[Records contained in a dataset]
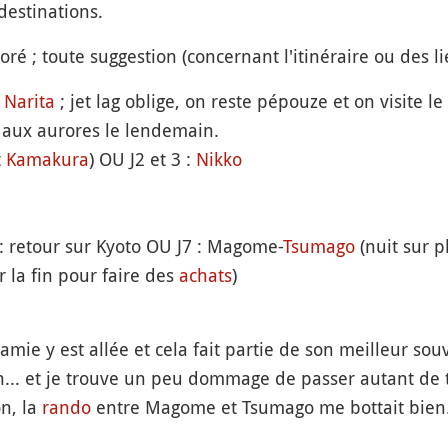
destinations.
aboré ; toute suggestion (concernant l'itinéraire ou des l
 Narita
; jet lag oblige, on reste pépouze et on visite le 
r aux aurores le lendemain.
t
Kamakura
) OU J2 et 3 :
Nikko
 : retour sur Kyoto OU J7 : Magome-
Tsumago
(nuit sur p
r la fin pour faire des
achats
)
mie y est allée et cela fait partie de son meilleur souve
6h... et je trouve un peu dommage de passer autant de
n, la
rando
entre Magome et Tsumago me bottait bien...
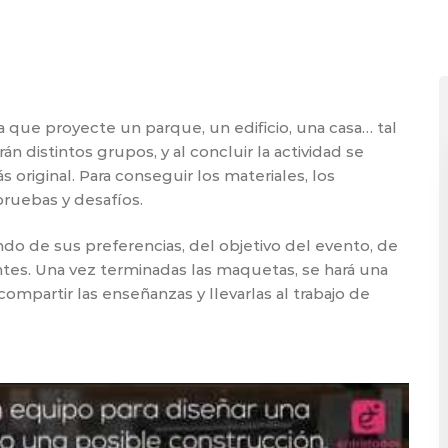
 que proyecte un parque, un edificio, una casa… tal
n distintos grupos, y al concluir la actividad se
original. Para conseguir los materiales, los
pruebas y desafíos.
ndo de sus preferencias, del objetivo del evento, de
antes. Una vez terminadas las maquetas, se hará una
ompartir las enseñanzas y llevarlas al trabajo de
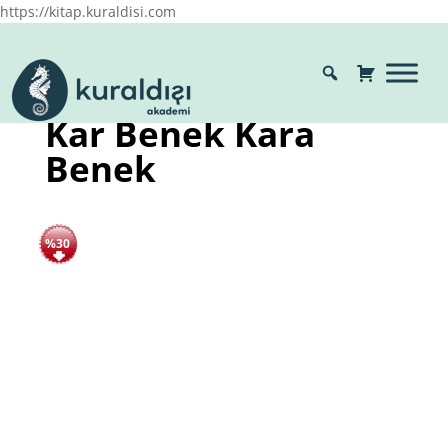
https://kitap.kuraldisi.com
Kar Benek Kara
Benek
%30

[Aim of the task] Begin at the line with "r la fin pour faire des" and retype exactly every line through the last one of the entries above, both included, and nothing more; pictures stay out.

[Your solution]
r la fin pour faire des
achats
)
mie y est allée et cela fait partie de son meilleur souve
6h... et je trouve un peu dommage de passer autant de
n, la
rando
entre Magome et Tsumago me bottait bien...
 que proyecte un parque, un edificio, una casa… tal
n distintos grupos, y al concluir la actividad se
original. Para conseguir los materiales, los
pruebas y desafíos.
ndo de sus preferencias, del objetivo del evento, de
antes. Una vez terminadas las maquetas, se hará una
ompartir las enseñanzas y llevarlas al trabajo de
https://kitap.kuraldisi.com
Kar Benek Kara
Benek
%30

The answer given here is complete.